Nitekim, Genelkurmay’ın "hiyerarşik kademenin onayını almamıştır" diye yaptığı o çevir kazı yanmasın "yalanlama" (!), aklı bir nebze çalışan hiç kimseyi tatmin etmedi.

Bendeniz de dahil hepimiz, "ya, öyle mii?" diye bıyık altından müstehzi gülümsedik.

Biliyoruz ki, fesádı açıklayanlara karşı hakaretamiz iftira ve ifadelerle de dolup taşan bu "yalanlama" (!), zevahiri kurtarabilmek ve minareye kılıf uydurmak için yapılmıştır.

***

ÖYLE, zira bunun aksi bir durum tahayyül edilebilir mi? Tersi olabilir mi?

Ancak, cevabı aramadan önce kısa bir parantez açmak istiyorum.

TSK yukarıdaki planını "Láhika - 1" diye adlandırmış ki, işte buna çok şaşırdım.

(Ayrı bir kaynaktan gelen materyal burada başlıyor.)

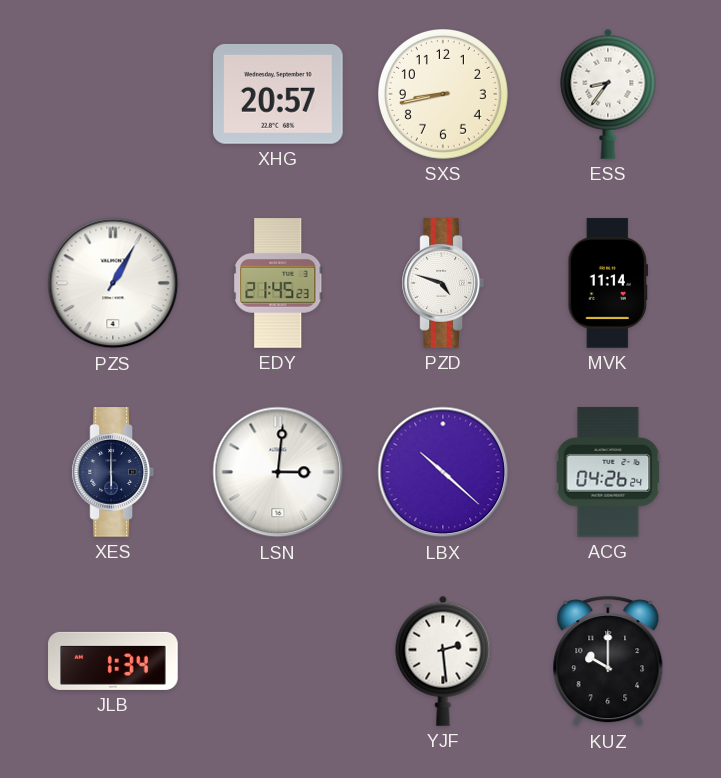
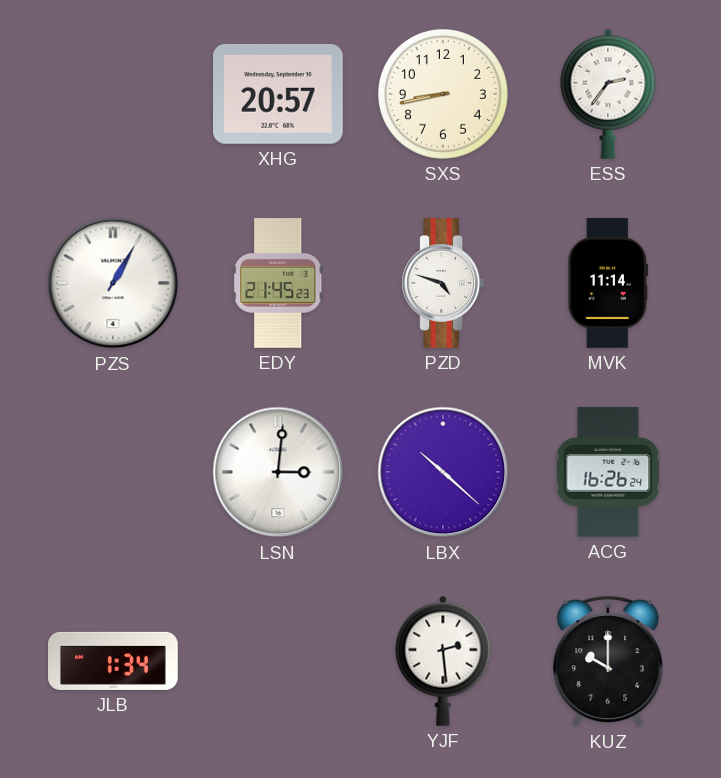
ESS: 8:36 -> 2:36
XES: 6:00 -> none
ACG: 04:26 -> 16:26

Demek bir ikincisi de var veya yolda ama, "ek" anlamına gelen o "láhika" Arapçadır.

Oysa malûm, zaten "andıç" kelimesinin de mucidi olan o TSK "arı dil" avukatıdır.

Nitekim, sanki karşılıklar Türkçeymiş gibi, Fransızcanın "restaurant" ve "mönü" kelimeleri orduevlerinde bundan böyle, İtalyancanın "lokanta" ve "liste"siyle değiştirilmiş

Ve bu defa da "ek" yerine "láhika" demişler ki, sırrını hiç mi hiç keşfedemedim.

***

NEYSE, tekrar soruya dönüyorum. İşte, siz şimdi böyle bir "Láhika - 1" düşünün!

Ve bilin ki, kendi dümen sularında gitsinler diye gazetecileri "kafakola almaktan", Güneydoğu’da tansiyonu hep yüksek tutmak amacıyla Irak Kürtlerini kasten táciz etmeye; artı, adaleti etkileyebilmek için yargıçları "apoletlileştirmekten", toplumu ajitasyon ve propagandayla yönlendirmeye, o plandaki her bir madde ayrı bir anayasal suç ihtiva ediyor!

Üstelik bu defa, zaten adı üzerinde "Eylem Planı", geçmişte yine muhalif gazeteci fişleyen veya mahallede "Ku Klux Klan" üyesi arayan zeká kıtı biçáreliklere düşmüyor

Askerlik sanatına uygun biçimde önce genel ve ana bir "stratejik" hedef belirliyor.

Sonra da, yukarıda sıraladığım gibi, hin ve belden aşağı "taktik" ayrıntılara iniyor.

Başka bir deyişle, "Láhika - 1"deki k-u-r-m-a-y düzey üstünlüğü göz çıkartıyor.

Ancak tüm bunlara rağmen ve gözünüzün içine baka baka, sizin önünüze "komuta kademesi tarafından onaylanmamıştır" diye bir "yalanlama" konuluyor.

***

OLABİLİR. Evet, belki gerçekten de doğrudur ve onaylanmamıştır. Ne değişir ki?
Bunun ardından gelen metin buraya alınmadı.